Thursday, October 27, 2011

SEXTING: ONE 14-YEAR-OLD GIRL’S NIGHTMARISH STORY, BE SAFE


STORY OF SENDING A NAKED PIC TO HER BOYFRIEND

WARNED NEVER SEND YOUR PICTURE TO ANYONE OR NEVER DO BAD CHAT IT CAN BE USED AGAINST YOU AND AGAINST FOR YOUR FAMILY.


Sexting, or sending sexual text messages to friends, is a surprisingly common phenomenon among the youth. As of 2009, about 20% of teens admitted to “sexting,” according to the National Campaign to Prevent Teen and Unplanned Pregnancy.




In the New York Times, there‘s a sad and shocking story of how sexting altered one young girl’s life. She was only in eighth grade when it happened:

One day last winter Margarite posed naked before her bathroom mirror, held up her cellphone and took a picture. Then she sent the full-length frontal photo to Isaiah, her new boyfriend.

The couple broke up not too long after that. Then, Margarite’s ex-boyfriend forwarded her naked picture on to another girl. That girl forwarded the picture on to everyone in her cellphone contact list. Those people forwarded the picture on to more phones so that in less than 24 hours, hundreds–maybe even thousands–of people had seen a naked picture of Margarite:

They broke up soon after. A few weeks later, Isaiah forwarded the photo to another eighth-grade girl, once a friend of Margarite’s. Around 11 o’clock at night, that girl slapped a text message on it.

“Ho Alert!” she typed. “If you think this girl is a whore, then text this to all your friends.” Then she clicked open the long list of contacts on her phone and pressed “send.”

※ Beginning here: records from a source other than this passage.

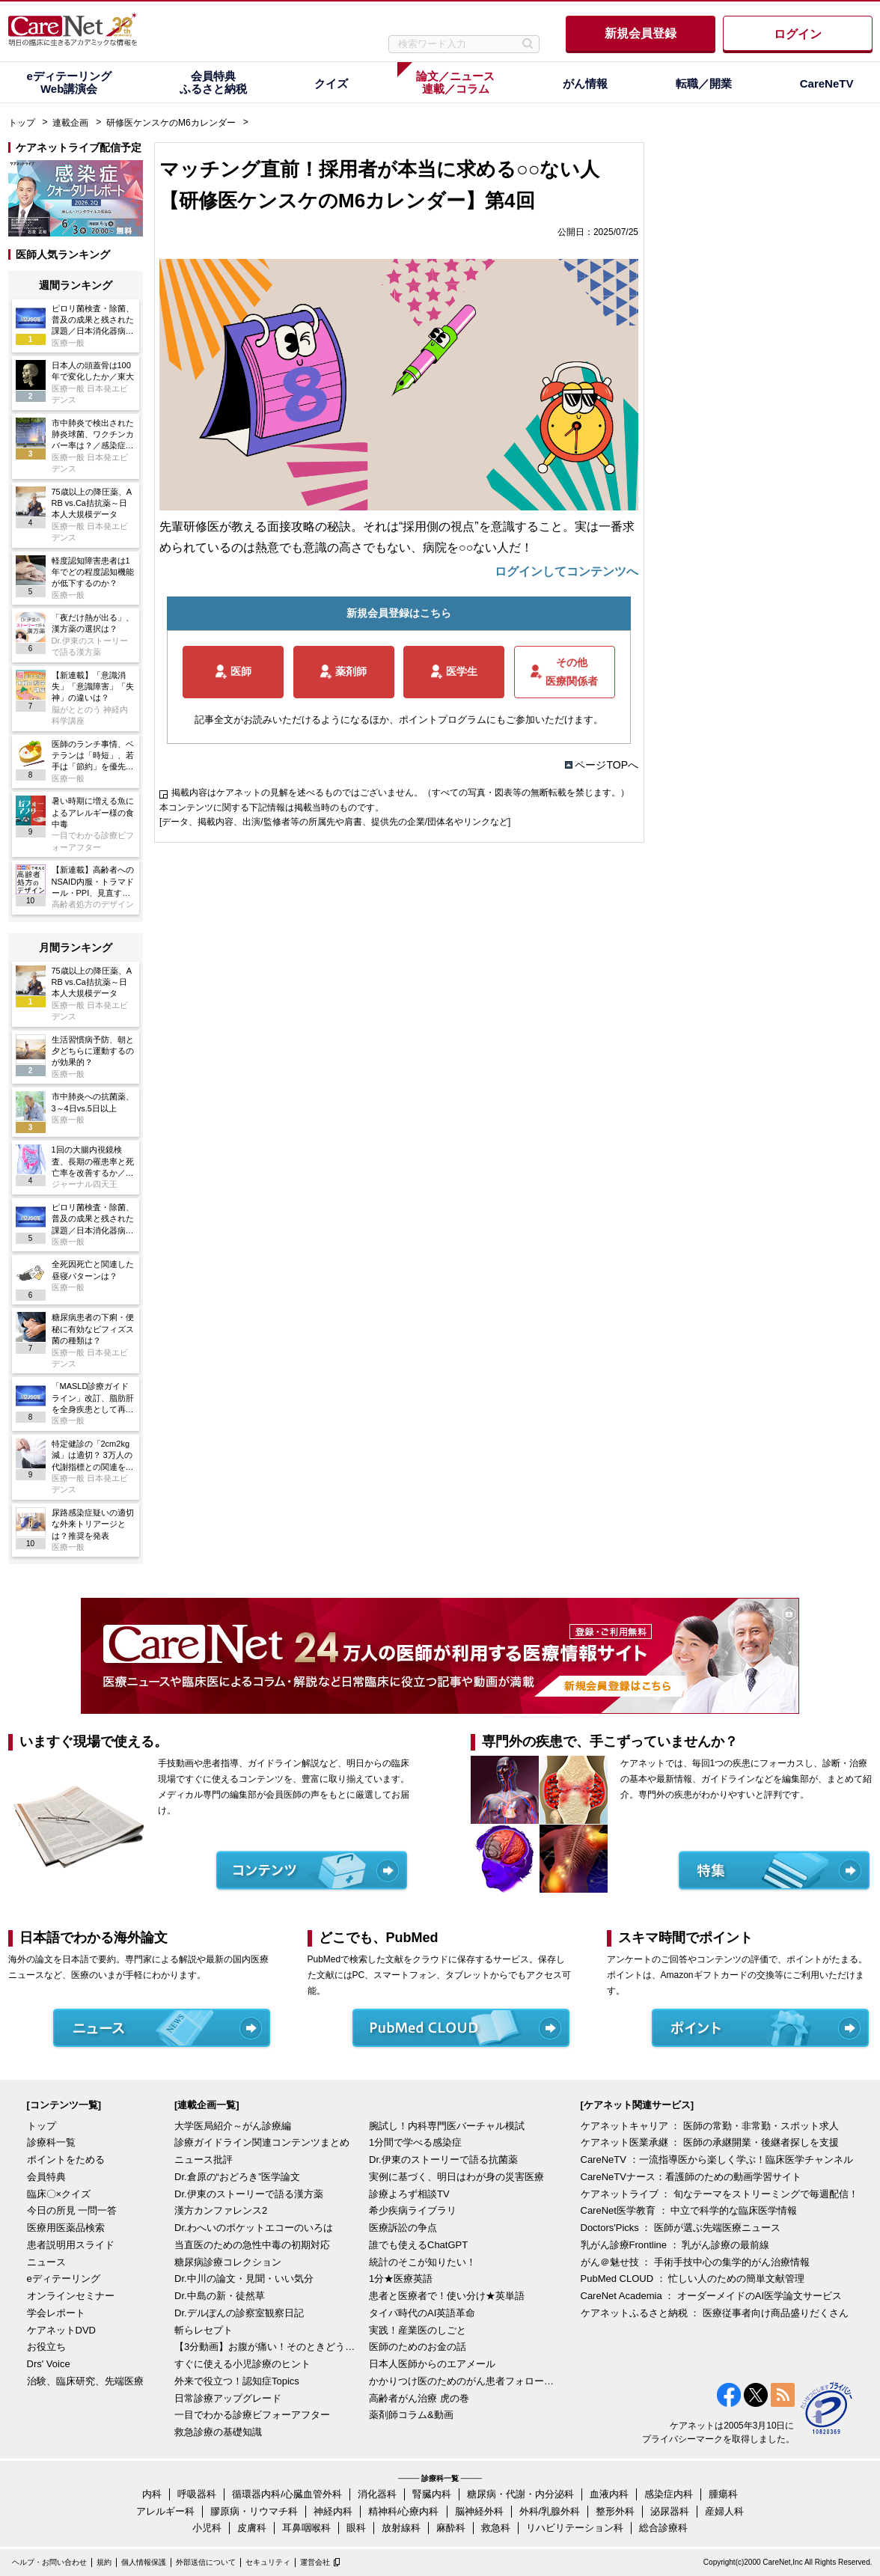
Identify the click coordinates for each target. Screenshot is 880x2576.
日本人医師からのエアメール (432, 2363)
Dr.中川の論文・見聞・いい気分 (244, 2278)
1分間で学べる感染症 (415, 2142)
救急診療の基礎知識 (218, 2432)
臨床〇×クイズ (59, 2194)
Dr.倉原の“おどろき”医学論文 (237, 2176)
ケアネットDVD (61, 2330)
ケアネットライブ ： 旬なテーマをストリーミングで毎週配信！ (719, 2194)
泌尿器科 (669, 2511)
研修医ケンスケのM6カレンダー (171, 122)
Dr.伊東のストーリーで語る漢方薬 (248, 2194)
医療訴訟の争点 (403, 2227)
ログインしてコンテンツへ (566, 571)
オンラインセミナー (70, 2295)
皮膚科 (251, 2527)
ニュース (46, 2262)
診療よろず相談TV (409, 2194)
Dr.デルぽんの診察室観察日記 (239, 2313)
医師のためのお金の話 (417, 2346)
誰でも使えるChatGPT (418, 2244)
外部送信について (206, 2562)
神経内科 (333, 2511)
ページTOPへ (606, 765)
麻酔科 (450, 2527)
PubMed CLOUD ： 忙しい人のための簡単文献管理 (693, 2278)
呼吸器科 (196, 2494)
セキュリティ (267, 2562)
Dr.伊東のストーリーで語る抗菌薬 (443, 2159)
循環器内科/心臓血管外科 (287, 2494)
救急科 (495, 2527)
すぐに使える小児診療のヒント (242, 2363)
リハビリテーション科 (574, 2527)
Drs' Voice (48, 2363)
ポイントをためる (66, 2159)
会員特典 (46, 2176)
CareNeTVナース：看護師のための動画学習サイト (691, 2176)
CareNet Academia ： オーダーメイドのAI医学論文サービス (712, 2295)
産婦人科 (724, 2511)
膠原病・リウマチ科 (254, 2511)
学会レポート (56, 2313)
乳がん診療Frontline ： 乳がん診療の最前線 (675, 2244)
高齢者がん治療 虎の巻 (419, 2398)
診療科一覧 (51, 2142)
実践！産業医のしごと (417, 2330)
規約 (104, 2562)
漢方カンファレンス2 (220, 2210)
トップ (21, 122)
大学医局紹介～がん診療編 (232, 2125)
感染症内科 (668, 2494)
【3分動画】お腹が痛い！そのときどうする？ (267, 2346)
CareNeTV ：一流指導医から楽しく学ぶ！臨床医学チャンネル (717, 2159)
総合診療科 (663, 2527)
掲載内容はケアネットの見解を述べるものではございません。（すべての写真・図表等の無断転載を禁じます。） (400, 792)
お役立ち (46, 2346)
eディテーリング (63, 2278)
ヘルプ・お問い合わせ (49, 2562)
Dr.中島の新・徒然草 (219, 2295)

In less than 24 hours, the effect was as if Margarite, 14, had sauntered naked down the hallways of the four middle schools in this racially and economically diverse suburb of the state capital, Olympia. Hundreds, possibly thousands, of students had received her photo and forwarded it.

In short order, students would be handcuffed and humiliated, parents mortified and lessons learned at a harsh cost. Only then would the community try to turn the fiasco into an opportunity to educate.

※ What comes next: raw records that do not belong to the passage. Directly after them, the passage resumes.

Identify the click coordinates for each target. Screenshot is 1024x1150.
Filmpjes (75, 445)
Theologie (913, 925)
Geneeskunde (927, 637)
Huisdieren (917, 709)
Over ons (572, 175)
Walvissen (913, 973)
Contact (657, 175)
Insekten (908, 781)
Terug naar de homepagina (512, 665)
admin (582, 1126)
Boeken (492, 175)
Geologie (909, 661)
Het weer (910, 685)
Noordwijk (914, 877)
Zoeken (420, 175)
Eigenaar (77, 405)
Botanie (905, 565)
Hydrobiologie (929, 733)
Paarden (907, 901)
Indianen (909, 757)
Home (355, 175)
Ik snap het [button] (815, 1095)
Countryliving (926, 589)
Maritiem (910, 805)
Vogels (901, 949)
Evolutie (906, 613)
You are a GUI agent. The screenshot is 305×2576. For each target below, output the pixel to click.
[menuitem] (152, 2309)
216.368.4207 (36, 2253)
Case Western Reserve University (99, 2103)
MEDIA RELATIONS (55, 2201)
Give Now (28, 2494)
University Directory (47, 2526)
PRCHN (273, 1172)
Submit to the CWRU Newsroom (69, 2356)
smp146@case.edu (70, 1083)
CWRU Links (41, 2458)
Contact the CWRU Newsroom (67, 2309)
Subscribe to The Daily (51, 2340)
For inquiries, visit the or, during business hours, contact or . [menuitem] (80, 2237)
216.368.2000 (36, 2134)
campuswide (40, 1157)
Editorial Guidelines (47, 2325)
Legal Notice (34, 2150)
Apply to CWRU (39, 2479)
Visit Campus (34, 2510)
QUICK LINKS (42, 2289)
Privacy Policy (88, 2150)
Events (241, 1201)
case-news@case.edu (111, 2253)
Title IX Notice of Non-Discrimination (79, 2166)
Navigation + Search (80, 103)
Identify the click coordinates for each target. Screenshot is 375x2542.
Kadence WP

Though sexting is not illegal, if the senders and/or receivers of the text involve minors, child pornography laws could kick in. So in this case, the police eventually did end up getting involved. On the drive to school–where the police were waiting to question Margarite–she “sobbed uncontrollably, feeling betrayed and degraded.”

“When I opened my phone I was scared,” one of Margarite’s peers at school said. “I knew who the girl in the picture was. It’s hard to unsee something.”